Choose your SDKs wisely

Early on, we knew we wanted an abstraction layer over Zoe’s communication with Slack. We decided to try Botkit.

Botkit is an open-source bot development kit that makes it easy to build bots over many platforms, like Slack, Facebook, or Kik.

You can use Botkit’s neat plugin architecture to connect anything — from custom logging to NLP engines — into your bot’s conversations. We were able to easily plug in support for our own operational logging and metrics without much effort or fuss, which is always great when adopting a new framework.

It was very easy to get started with Botkit, and the project has a strong open-source community and great documentation. I highly recommend it.

Separate your bot interface and business logic into separate microservices

Our first iteration of Zoe included a microservice that took care of fulfilling a Zoe-related request end to end: everything from listening for incoming Slack messages, to parsing them, resolving them, and applying the logic to translate them into a request for our platform.

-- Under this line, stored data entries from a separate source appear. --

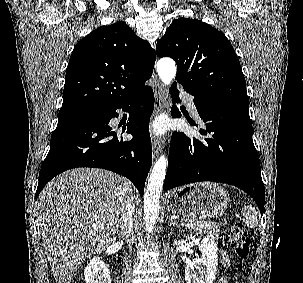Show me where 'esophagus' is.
<instances>
[{
    "instance_id": "obj_1",
    "label": "esophagus",
    "mask_w": 303,
    "mask_h": 283,
    "mask_svg": "<svg viewBox=\"0 0 303 283\" xmlns=\"http://www.w3.org/2000/svg\"><path fill=\"white\" fill-rule=\"evenodd\" d=\"M153 91L155 95L154 113L157 114L159 111L162 110L164 106L165 92L162 84L156 77H155V83L153 85ZM152 150L154 157H157L161 152V139L156 137L155 135L152 136Z\"/></svg>"
}]
</instances>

However, that structure made it difficult for us to iterate quickly. Each time we wanted to change our code to tweak our response message format, for example, we had to consider the impact of the change on the rest of the business logic before testing and eventually deploying the change.

We eventually decomposed the service into two microservices, each responsible for different parts of the user experience:

DNA-CX as a backbone for all Zoe product line
  • Zoe Bot — The interface to Slack and other platforms. This microservice processes incoming user commands, interprets them, and passes the request to the business logic layer.
  • Zoe Brain — The business layer that processes requests and pulls the needed information from Totango’s core data platform.

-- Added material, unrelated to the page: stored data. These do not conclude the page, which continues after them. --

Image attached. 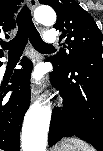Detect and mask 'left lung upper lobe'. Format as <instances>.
Returning <instances> with one entry per match:
<instances>
[{
	"mask_svg": "<svg viewBox=\"0 0 103 151\" xmlns=\"http://www.w3.org/2000/svg\"><path fill=\"white\" fill-rule=\"evenodd\" d=\"M50 5L57 13L54 28L63 32L64 48L49 60L61 69H66L81 55L93 52L103 53L102 34L93 17L75 0H40Z\"/></svg>",
	"mask_w": 103,
	"mask_h": 151,
	"instance_id": "obj_1",
	"label": "left lung upper lobe"
}]
</instances>
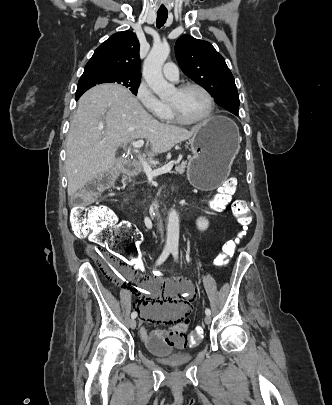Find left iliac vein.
Masks as SVG:
<instances>
[{
	"label": "left iliac vein",
	"instance_id": "obj_1",
	"mask_svg": "<svg viewBox=\"0 0 332 405\" xmlns=\"http://www.w3.org/2000/svg\"><path fill=\"white\" fill-rule=\"evenodd\" d=\"M204 322H205L206 324H210V323H211V317H210V315H206V316H205Z\"/></svg>",
	"mask_w": 332,
	"mask_h": 405
}]
</instances>
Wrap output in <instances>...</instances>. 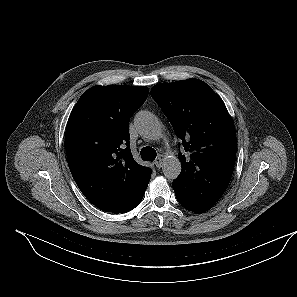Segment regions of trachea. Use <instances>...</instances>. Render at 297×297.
Wrapping results in <instances>:
<instances>
[{
	"mask_svg": "<svg viewBox=\"0 0 297 297\" xmlns=\"http://www.w3.org/2000/svg\"><path fill=\"white\" fill-rule=\"evenodd\" d=\"M140 154H141L142 159L145 161L154 160L157 156L155 149H153L152 147L142 148Z\"/></svg>",
	"mask_w": 297,
	"mask_h": 297,
	"instance_id": "3493384b",
	"label": "trachea"
}]
</instances>
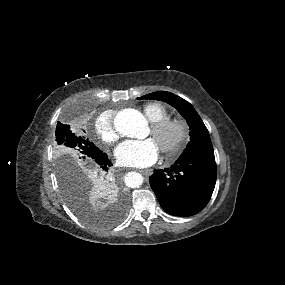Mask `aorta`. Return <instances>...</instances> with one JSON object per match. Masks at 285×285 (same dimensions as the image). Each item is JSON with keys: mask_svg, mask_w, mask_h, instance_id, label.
<instances>
[{"mask_svg": "<svg viewBox=\"0 0 285 285\" xmlns=\"http://www.w3.org/2000/svg\"><path fill=\"white\" fill-rule=\"evenodd\" d=\"M114 126L120 134L137 139L146 137L148 130L147 120L143 114L130 108L124 109L116 115ZM125 183L128 187L136 188L143 183V177L137 172H130L125 177Z\"/></svg>", "mask_w": 285, "mask_h": 285, "instance_id": "762f6f07", "label": "aorta"}]
</instances>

You can think of this as an implementation pattern for bots in general: separate your bot interface from your app’s core business logic.

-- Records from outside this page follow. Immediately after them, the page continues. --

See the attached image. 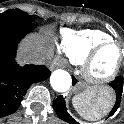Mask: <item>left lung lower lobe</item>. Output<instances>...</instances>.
<instances>
[{
    "label": "left lung lower lobe",
    "mask_w": 124,
    "mask_h": 124,
    "mask_svg": "<svg viewBox=\"0 0 124 124\" xmlns=\"http://www.w3.org/2000/svg\"><path fill=\"white\" fill-rule=\"evenodd\" d=\"M123 76H118L116 79L110 84L111 88L113 89L115 93V102L114 106L111 109L109 116L113 115L117 109L119 108L122 92H123ZM74 83V81H73ZM53 108L56 111L58 117L70 124H79L76 122L70 114L67 112L66 104L64 101V98L62 95H59L54 101H53Z\"/></svg>",
    "instance_id": "left-lung-lower-lobe-1"
}]
</instances>
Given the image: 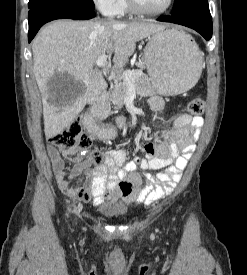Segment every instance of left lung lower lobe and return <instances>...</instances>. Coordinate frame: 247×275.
Instances as JSON below:
<instances>
[{
    "label": "left lung lower lobe",
    "instance_id": "left-lung-lower-lobe-1",
    "mask_svg": "<svg viewBox=\"0 0 247 275\" xmlns=\"http://www.w3.org/2000/svg\"><path fill=\"white\" fill-rule=\"evenodd\" d=\"M157 20L192 28L200 33L207 41L210 40L212 36V18L209 9L197 10L178 16H164Z\"/></svg>",
    "mask_w": 247,
    "mask_h": 275
}]
</instances>
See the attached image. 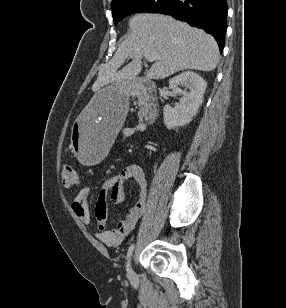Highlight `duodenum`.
<instances>
[{
	"mask_svg": "<svg viewBox=\"0 0 286 308\" xmlns=\"http://www.w3.org/2000/svg\"><path fill=\"white\" fill-rule=\"evenodd\" d=\"M132 85L135 90L145 91L146 93L150 95V106L148 110V118L145 123H151L157 118L158 113H159V102L157 98L155 97L157 86L150 79L143 78V77L136 78L133 81Z\"/></svg>",
	"mask_w": 286,
	"mask_h": 308,
	"instance_id": "obj_1",
	"label": "duodenum"
}]
</instances>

Beyond separating concerns and increasing development agility, you’ll be able to keep each service stateless, making it easier to scale your app as your user base grows.

Quick iterations help balance simplicity and information density

With a bot, the difference in adoption between an okay experience and a great one are staggering. Users have very little patience to work with a bot that provides irrelevant responses.

For that reason, you need the mindset and the tools to deploy many versions of your bot, and then iterate quickly based on your learnings.

We made it a point to release the first version of Zoe one week after we started working on it. But we used this as a base to gradually expose new versions to new users and gather feedback.

We were able to iterate over a dozen versions of Zoe’s basic response in a single development sprint, enabling us to reach a format that was the “just right” balance of content and information density.

Zoe — from early to final design iterations

Think beyond the bot

A truly conversational interface isn’t just about building a bot interface. A conversation doesn’t always start with “@zoe,” and it does not always end with Zoe spitting out information back to the user.

For instance, we discovered that customer success managers often need to loop in other people, like an engineer, while working from the native Totango application. Sure, they could switch their application over to Slack to do that, but sharing information to Slack with a “Share to Slack” feature was more convenient.

Zoe — share (democratize)

Building a conversational interface means making it easy to get things done while interacting in the most frictionless way possible. Sometimes that involves speaking with a bot in a channel… but it can mean more than that.

Work with the community

Finally, work with the community.

Slack’s developer support team is awesome and has helped us every step of the way. From validating our architecture, recommending design patterns, sharing their roadmap and even publishing this blog :-)

In addition, the team at Botkit has been great resource.

We’ve spent the last few months building Zoe and have recently released it to the market. Even more exciting to us, we’re seeing new user types, such as engineers or executives, use Zoe to have more meaningful, data-informed conversations about customers….which means we’re closer to our vision of making customer success everyone’s business!